На это он явно не рассчитывал.

– В том конце коридора есть дверь, – сказал ему Волкодав. – У тебя, верно, хватит ума отыскать заклёпки, на которые надо давить. Дальше будут ступеньки и тоннель с водой. Набери побольше воздуха, ныряй и плыви влево. Там решётка, но средний прут я выломал. Потом почти сразу река. Хочешь жить, вылезешь.
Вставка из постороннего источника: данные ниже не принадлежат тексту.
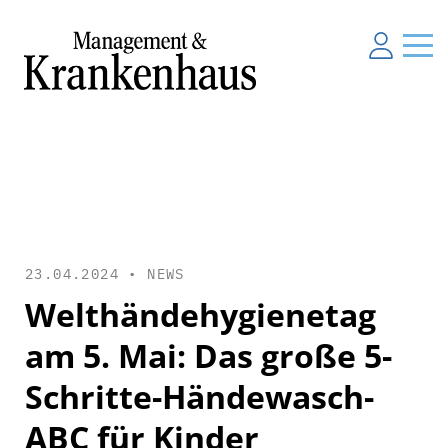
23.04.2024 •
NEWS
Welthändehygienetag
am 5. Mai: Das große 5-
Schritte-Händewasch-
ABC für Kinder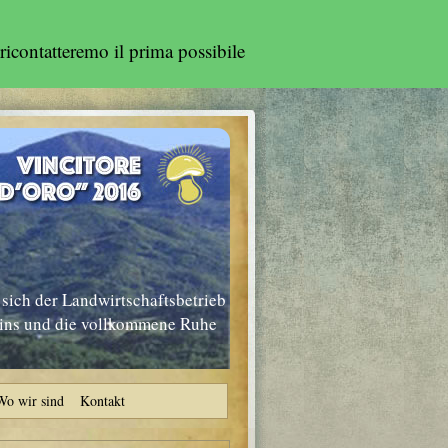
ricontatteremo il prima possibile
sich der Landwirtschaftsbetrieb
nins und die vollkommene Ruhe
Wo wir sind
Kontakt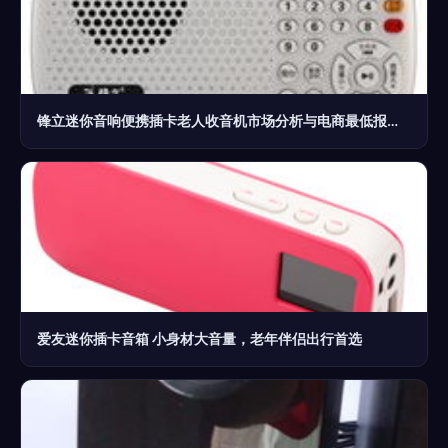
锋立迷你音响便携插卡老人收音机市场分析与电商最低报价指南
爱友迷你插卡音箱 小身材大音量，老年伴侣出行首选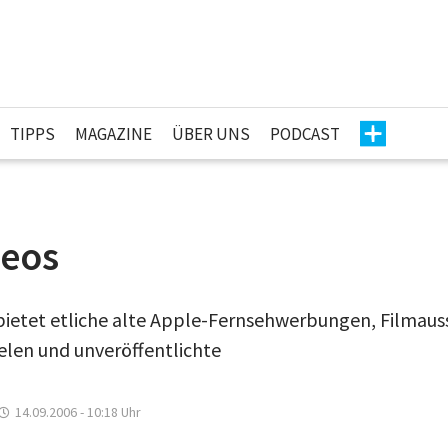
TIPPS
MAGAZINE
ÜBER UNS
PODCAST
deos
bietet etliche alte Apple-Fernsehwerbungen, Filmauss
ielen und unveröffentlichte
14.09.2006 - 10:18
Uhr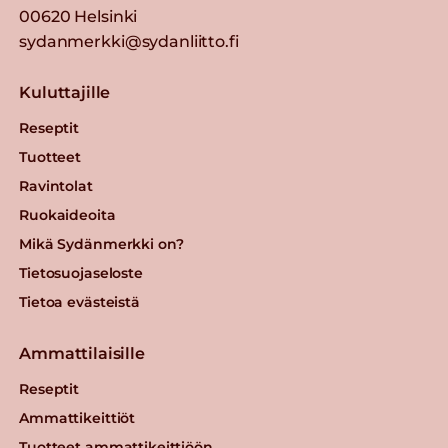
00620 Helsinki
sydanmerkki@sydanliitto.fi
Kuluttajille
Reseptit
Tuotteet
Ravintolat
Ruokaideoita
Mikä Sydänmerkki on?
Tietosuojaseloste
Tietoa evästeistä
Ammattilaisille
Reseptit
Ammattikeittiöt
Tuotteet ammattikeittiöön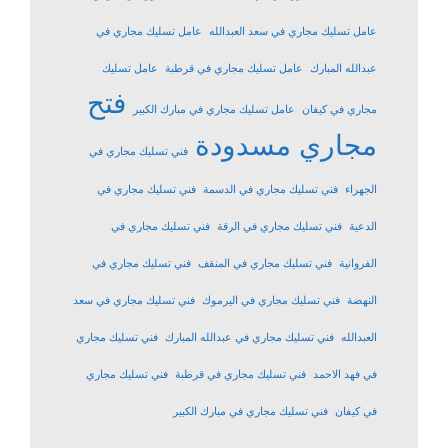
عامل تسليك مجاري في سعد العبدالله
عامل تسليك مجاري في
عبدالله المبارك
عامل تسليك مجاري في قرطبة
عامل تسليك
فتح
مجاري في كيفان
عامل تسليك مجاري في مبارك الكبير
مجاري مسدودة
فني تسليك مجاري في
الجهراء
فني تسليك مجاري في الدسمة
فني تسليك مجاري في
الدعية
فني تسليك مجاري في الرقة
فني تسليك مجاري في
الفروانية
فني تسليك مجاري في المنقف
فني تسليك مجاري في
النهضة
فني تسليك مجاري في اليرموك
فني تسليك مجاري في سعد
العبدالله
فني تسليك مجاري في عبدالله المبارك
فني تسليك مجاري
في فهد الاحمد
فني تسليك مجاري في قرطبة
فني تسليك مجاري
في كيفان
فني تسليك مجاري في مبارك الكبير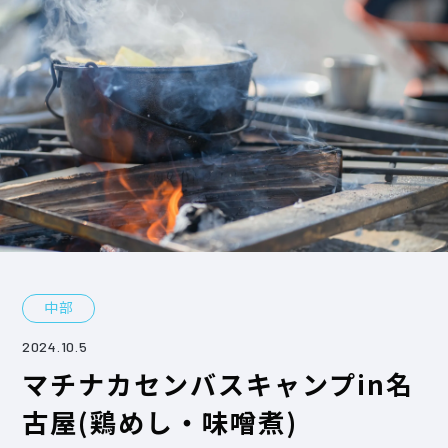
中部
2024.10.5
マチナカセンバスキャンプin名
古屋(鶏めし・味噌煮)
Для него это была очень длинная речь. Он поднялся и, забрав копьё, ушёл в дверь, сквозь которую явился палач. Он уже не слышал, как узник, ощупывая бессильной рукой растворённую дверцу клетки, чуть слышно пробормотал:

– Я знаю… Я выстроил этот замок…


Волкодав крался переходами спящего замка и думал о том, почему палачи всех известных ему стран отправлялись терзать свои жертвы, как правило, по ночам. Должно быть, затем, чтобы пресветлое Солнце, всевидящее Око Богов, не прозрело непотребства даже сквозь толщу каменных стен. Он не встречал ещё ни одного палача, который не был бы трусом.
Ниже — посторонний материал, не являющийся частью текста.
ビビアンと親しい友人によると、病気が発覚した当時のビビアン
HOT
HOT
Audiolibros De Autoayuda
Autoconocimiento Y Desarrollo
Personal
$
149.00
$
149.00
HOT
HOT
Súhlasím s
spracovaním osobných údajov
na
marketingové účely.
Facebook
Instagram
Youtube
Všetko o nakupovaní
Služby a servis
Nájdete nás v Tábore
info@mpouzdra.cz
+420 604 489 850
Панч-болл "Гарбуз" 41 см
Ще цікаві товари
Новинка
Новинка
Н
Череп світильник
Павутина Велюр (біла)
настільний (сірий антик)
Правду сказать, каменными в доме Людоеда были только подземелья, основания защитных стен да подклет. Всё остальное было сработано из добрых дубов, украшавших когда-то родные холмы Волкодава.

Скоро окончится срок их тягостного служения… Время от времени Волкодав извлекал из поясного кошеля осиновые лучинки и всовывал их куда мог, в любую щель между брёвнами. Лучинки были мокрыми, следы крови на них расплылись и стали почти не видны. Ничего. Сделать своё дело им это не помешает.
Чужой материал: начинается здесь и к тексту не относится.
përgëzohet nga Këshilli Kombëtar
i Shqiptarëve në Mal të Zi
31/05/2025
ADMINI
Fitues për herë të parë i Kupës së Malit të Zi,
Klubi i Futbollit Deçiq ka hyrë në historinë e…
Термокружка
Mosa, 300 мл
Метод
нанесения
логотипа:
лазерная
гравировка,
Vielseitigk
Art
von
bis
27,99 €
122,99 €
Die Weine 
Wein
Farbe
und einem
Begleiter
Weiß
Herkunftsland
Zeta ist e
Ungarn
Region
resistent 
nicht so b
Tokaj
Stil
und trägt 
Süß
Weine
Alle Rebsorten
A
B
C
Никто так и не преградил Волкодаву дорогу. Всего нескольких воинов встретил он, поднимаясь наверх. Трое были сегваны, единоплеменники Людоеда. Остальные – наёмники, сами давно позабывшие, какой народ породил их себе на позор. По мнению Волкодава, спрятаться от них не сумел бы разве что младенец. А уж на него за последние одиннадцать лет кто только не охотился…

Дважды он миновал что-то вроде молодечных, где спали мертвецким сном славно повеселившиеся комесы. Оба раза Волкодава брало искушение наклонить масляный светильничек или подправить факел таким образом, чтобы огонь смог добраться до стенных занавесей. Оба раза он отказывал себе в этом и неслышно скользил дальше. Преждевременный переполох его никак не устраивал.

Ещё он думал о том, с какой стати палач назвал человека в клетке волшебником. Если Волкодав вообще что-нибудь понимал, справному чародею давно следовало бы умчаться на другой конец света, предварительно рассчитавшись с обидчиком и раскатив замок по брёвнышку. Хотя как знать – вдруг на него сразу надели оковы, а потом долго не давали воды? Поди поколдуй, когда скованы руки и хочется пить.

Стало быть, волшебники тоже иногда попадают впросак. Совсем как обычные люди. Ну не колдовством же, в самом деле, скрутил его Людоед…

Теперь пленный чародей, скорее всего, уже плыл по реке. Вот где воды сколько угодно…

А что, если Людоед в самом деле баловался колдовством? А что, если он с самого начала знал о появлении Серого Пса и дал ему проникнуть так далеко лишь затем, чтобы перехватить на самом пороге?

Волкодав запретил себе думать об этом. Так охотник, собравшийся в лес, изо всех сил гонит мысль о медведе.

Он вынул из кошеля последнюю щепку и вогнал её между нижними венцами стены. Чем бы ни кончилось дело, этой силы Людоеду не одолеть. Нет от неё ни оберега, ни обороны. Только Боги могут остановить её, а больше никто. Так что если кунс Винитарий ещё не выучился летать…

Перед Волкодавом был узкий винтовой всход. Он вёл вверх. Волкодав прикинул высоту башни, какой он видел её с реки. Всход наверняка был последним. Волшебник сказал – наверху. Значит, близка дверь и – можно не сомневаться – стражник перед дверью опочивальни.

Пронзительный девичий крик, донёсшийся сверху, и почти сразу скрип половиц под переминающимися сапогами сказали Волкодаву, что он не ошибся.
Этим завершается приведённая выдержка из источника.